Трагедия в классицизме относится к высокому жанру. Трагедия является сущностной характеристикой классического модерного общества спектакля. Именно в трагедии страдание как симптом Реального, бессознательного, глубинного, посредством поэтической дистанции подается как метафора, блокируя ослепительным блеском подвига ужас ада. Между подлинным событием и его постановкой присутствует момент художественного вымысла, сглаживающий уродливые черты страдания и преподносящий его как прекрасное действо, способное вызвать катарсический эффект. В катарсисе происходит некий внутренний взрыв, основанный одновременно на вытеснении и разряжении, экономии и трате чувств, их подавлении и высвобождении, образующих в сцепке внутренний взрыв, самосгорание[150], взаимную нейтрализацию на уровне диалога бессознательного, Реального, с сознанием, Воображаемым. Воображаемое в трагедии на уровне фантазии (правдивой лжи, метафоры) передает истину бытия. Но, когда онтологический подтекст Воображаемого выветривается, трагедия превращается в пустую ритуальную форму, в гротеск, и вызывает у зрителя утомление, раздражая своей искусственностью, манерностью, жеманностью, выспренностью. Именно тогда в трагедии появляется нечто смешное, поддельное, искусственное, неискреннее.

На уровне истории искусств можем сказать, что наступает кризис классицизма и классического мировидения, происходит переход к реализму, натурализму, а затем – к гиперреализму, от благородной и честной действительности – к смакованию уродств действительности.
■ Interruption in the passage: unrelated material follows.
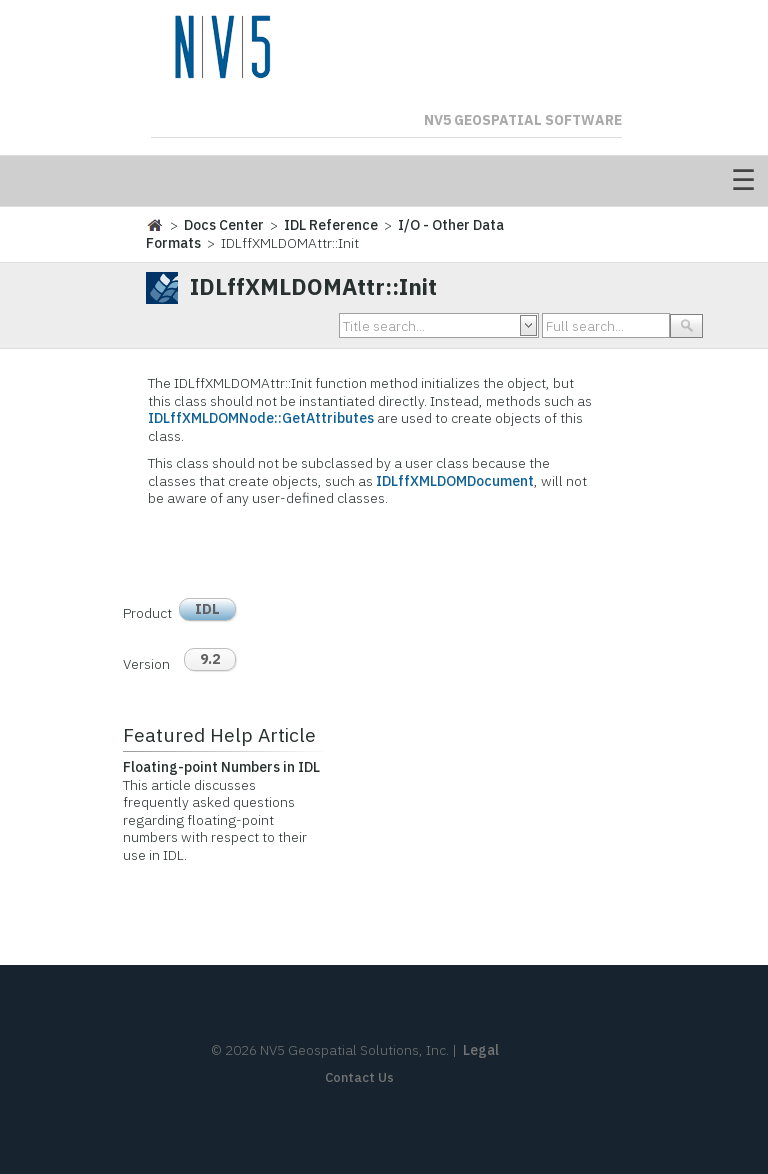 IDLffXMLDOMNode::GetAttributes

Отец как сакральный авторитет трагедии угасает и затем перерождается в гротескного Отца. Это – распад модерна и его трансформация в постмодерн. Любовь, разыгрываемая как мелодрама, возвышенная надуманная куртуазная любовь классиков, является в постмодерне именно такой, «смешной», трагедией, «смешным возвышенным» в глазах современного человека, привыкшего цинично смеяться над всем и вся. В отличие от собственно театрального искусства, в гиперреализме театром является сама жизнь, препарированная в реалити-шоу. Перформативный дискурс отношений вызывает всеобщий смех вместо катарсических слез. Впрочем, человек в своем осмеянии идет дальше, ибо поток релятивации захватывает его: вместе с отрицанием лицемерного мещанского пафоса надуманных страстей в выхолощенной трагедии он начинает отрицать саму страсть, саму любовь и саму нравственность, с её подлинным пафосом, вместе с отрицанием косности и консервативности, он ниспровергает фундаментальные устои духовности вообще, переходя от критики внешнего гранднарратива социума к критике внутреннего морально-духовного малого нарратива самости. В условиях релятивации и цинизма, имморализма и анархизма, риска и глобального контроля, если произошедшее является подлинной катастрофой, ему нарочно придаются смешные черты, чтобы смягчить травму, полученную от трагедии, и скрыть процесс кризиса метафизической идентичности, процесс трения избытка, в котором оказалась отвергнутая самость. Так реализм перерастает в гиперерализм симуляции, в тотальный репрессивный смех Панурга. Сначала мы смеемся над тем, что действительно пафосно и тоталитарно, потом мы смеемся над тем, что уязвимо и духовно, над смертью ближнего, над Богом, над Родиной, над любой подлинностью. Сначала устаревшая, дутая трагедия классических чувств начинает казаться нам смешной, а потом черты смешной трагедии мы переносим на всё трагическое бытие в целом, превращая спектакль в дурной перформанс.

Большинство представителей постмодерного психоанализа выполняли и выполняют функцию «панургов», высмеивая «возвышенную любовь» как фантазм, иллюзорную зависимость субъекта от Другого. Любовь лишается онтологического статуса пребывания в просвете бытия – Dasein. Это касается всех видов любви: личностной, любви к Родине и природе, любви к Богу. Деонтологизация любви становится фатальной кастрацией. Само слово «любовь» вызывает улыбку у идолов театра. Любить – больше не «модно», это – слишком «патриархально». Постфеминизм предлагает вместо сущностной и насущной любви мужчины и женщины, предопределяемых врожденным биологическим полом, огромное количество ситуативных квир-идентичностей: гендеров и трансгендеров, которые определяют саму половую принадлежность как приобретенную и в качестве символических означающих запускают импровизированные перформансы любви. Нет самости, нет катарсиса, нет экзистенции, нет трансценденции – нет любви, есть много, говоря языком Кундеры, «смешных Любовей», героев романов Чарльза Буковски и квир-текстов Джудит Батлер.